Si nos fiamos de los rumores, tras su liberación Fuentes volvió a retomar sus negocios. Lo que realmente hizo es difícil de imaginar. Nos habla sobre una proposición que, según dice, le habría hecho el Fútbol Club Barcelona en 1996. “Querían incluso ponerme una casa en la playa”, añade. Sin embargo, no se decidió ni por el dinero ni por el glamur. “A mi mujer no le gusta ningún lugar donde pueda hacer frío –dice el médico–, y yo quería mantener mi trabajo en un lado y mi familia en otro”.

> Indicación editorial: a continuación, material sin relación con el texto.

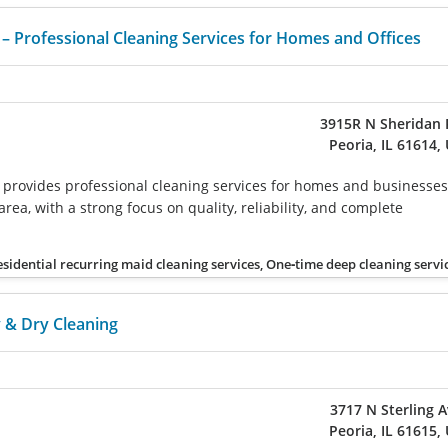
 Professional Cleaning Services for Homes and Offices
3915R N Sheridan 
Peoria, IL 61614,
provides professional cleaning services for homes and businesses
rea, with a strong focus on quality, reliability, and complete
esidential recurring maid cleaning services, One‑time deep cleaning servi
 & Dry Cleaning
3717 N Sterling 
Peoria, IL 61615,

Trabajo y familia, dos mundos conscientemente separados: la operación Puerto ha enfrentado estos dos mundos. Algunos meses después de la redada policial, su hijo mayor viajó a Bad Sachsa im Harz (Baja Sajonia), donde vive el médico Markus Choina, con el que Fuentes trabajó durante un tiempo. Una mañana su hijo adolescente de 14 años contaba que unos policías se habían presentado en la casa. Cuando su padre habla de este momento, se inclina lentamente hacia delante y pregunta bajito: “A la policía alemana ya no se la llama Gestapo, ¿no?”. Vuelve a su sitio y continúa: “Le quitaron a mi hijo, que estaba de invitado en esa casa, su agenda con todos los teléfonos de sus compañeros de colegio. Hasta hoy. Aún no se la han devuelto”. ¿No podía entender Fuentes que el único responsable era él? Sólo está enfadado con los demás. En algún caso se puede incluso entender.

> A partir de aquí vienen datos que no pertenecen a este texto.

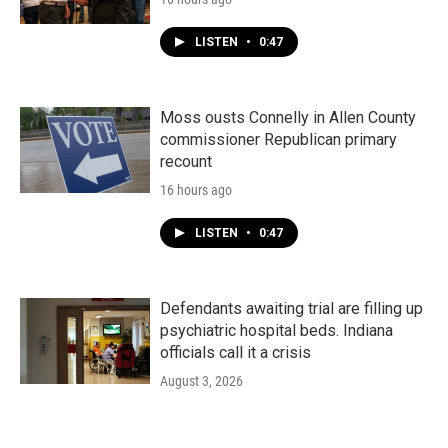
LISTEN
•
0:47
Moss ousts Connelly in Allen County
commissioner Republican primary
recount
16 hours ago
LISTEN
•
0:47
Defendants awaiting trial are filling up
psychiatric hospital beds. Indiana
officials call it a crisis
August 3, 2026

A su cliente Jörg Jaksche [ciclista alemán del equipo español Liberty Seguros que ha confesado que se dopaba], le contó por aquel entonces la situación que vivía su hija de tres años. La niña padecía cáncer de ojos, y Fuentes buscaba consejo en el ciclista, cuyo padre era oculista. Cuando Jaksche confesó su dopaje, reveló también esta historia. “Es verdad que quería ayudar, pero nunca conoció el verdadero problema –dice Fuentes–. “Y yo me pregunto: ¿recibió dinero a cambio de decorar su historia con esto?”.

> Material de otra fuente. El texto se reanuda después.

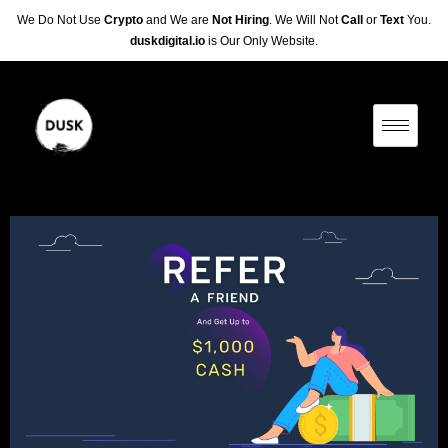
We Do Not Use
Crypto
and We are
Not Hiring
. We Will Not
Call
or
Text
You.
duskdigital.io
is Our Only Website.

En verano de ese año falleció Pedro Fuentes, su padre. “Mi padre tenía casi 92 años. Gozaba de una salud espléndida. No tenía problemas de corazón, ningún tipo de cáncer, nada. Pero después de que pasara todo esto, se refugió en su casa, sin hablar”. Fuentes repite sus propias palabras. “Sin hablar”. Su padre siempre estuvo enormemente “orgulloso” del mayor de sus seis hijos. Nadie de la familia había estudiado nunca antes, Eufe fue el primero. Más tarde, su hermana Yolanda también fue a la universidad. Y también se convirtió en médico deportivo, y en cómplice de su hermano mayor. Por la noche, tras las etapas, así lo cuentan los ciclistas, ella les subía el dopaje a las habitaciones. Lo último que Pedro Fuentes supo de la carrera de su hijo mayor fue este fracaso. Su padre, así lo ve su hijo, se murió de pena. Eufemiano rescata el pasado siempre que puede. A veces, incluso se recrea. “Me hacen propuestas, muy buenas –cuenta–. Vienen de clubes y federaciones”. Ya entrada la noche, el doctor se despide en el garaje del hotel. Casi durante cuatro horas ha luchado por hacerse oír. Por _ n, regresa de nuevo a las montañas, a sabiendas de que el escándalo del dopaje lleva su nombre y que además esto no termina aquí. El mundo algún día averiguará que él fue el salvador de los atletas. El doctor Eufemiano Fuentes, católico, tres niños, desde hace 18 años casado, residente en Las Palmas, procesado en Madrid y sin grandes remordimientos de conciencia ni de culpabilidad, se compara con un cientí- _ co que en su día fue encerrado y juzgado por sus descubrimientos: Galileo Galilei. “Igual dentro de 20 años me dan el Premio Nobel, quizá me construyan un monumento conmemorativo –dice Fuentes–. Igual también me matan”.